Laminated ceramics with elastic interfaces: a mechanical advantage?

OBJECTIVES

As CAD/CAM technologies improve we question whether adhesive lamination of ceramic materials could offer mechanical advantages over monolithic structures and improve clinical outcomes. The aim was to identify whether an adhesive interface (a chemically cured resin-cement) would influence the biaxial flexure strength (BFS) and slow-crack growth in a machinable dental ceramic.

METHODS

Monolithic and adhesively laminated (with a chemically cured dimethacrylate resin-cement) feldspathic ceramic discs of identical dimensions were fabricated. BFS testing was performed on the Group A monolithic specimens (n = 20), on Group B laminated specimens with the adhesive interface positioned below the neutral bending axis (n = 20) and Group C laminated specimens with the adhesive interface positioned above the neutral bending axis (n = 20). To study subcritical crack growth additional laminated specimens received controlled indentations and were exposed to thermo-mechanical fatigue. BFS data was analysed using parametric statistics (α = 0.05). Fractographic analyses were qualitatively assessed.

RESULTS

No significant differences between the mean BFS data of Groups A and B were observed (p = 0.92) but the mean BFS of Group C was slightly reduced (p < 0.01). Lamination reduced the stiffness of the structure and fractographic analysis demonstrated that energy consuming crack deflection occurred.
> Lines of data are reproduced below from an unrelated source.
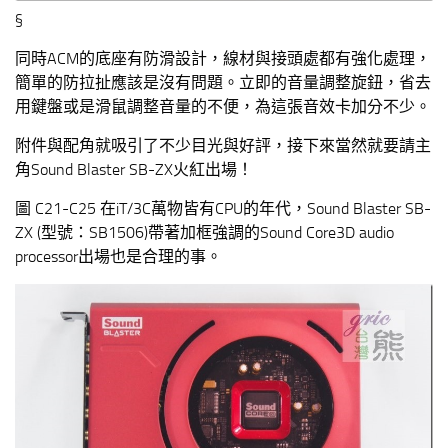
§
同時ACM的底座有防滑設計，線材與接頭處都有強化處理，
簡單的防拉扯應該是沒有問題。立即的音量調整旋鈕，省去
用鍵盤或是滑鼠調整音量的不便，為這張音效卡加分不少。
附件與配角就吸引了不少目光與好評，接下來當然就要請主
角Sound Blaster SB-ZX火紅出場！
圖 C21-C25 在iT/3C萬物皆有CPU的年代，Sound Blaster SB-
ZX (型號：SB1506)帶著加框強調的Sound Core3D audio
processor出場也是合理的事。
Thermo-mechanical fatigue caused subcritical extension of radial cracks associated with indentations adjacent to the adhesive interface. Crack growth was limited to parallel to the interface and was arrested or deflected in a direction normal to the interface.

CONCLUSIONS

Ceramic lamination increased the damage tolerance of the structure and could limit or arrest subcritical crack growth at regions near the 'interlayer'.

CLINICAL SIGNIFICANCE

Lamination of a dental ceramic with a polymeric 'interlayer' could offer toughening effects which could potentially delay or arrest sub-critical crack growth at regions near the interface and thereby improve restoration longevity.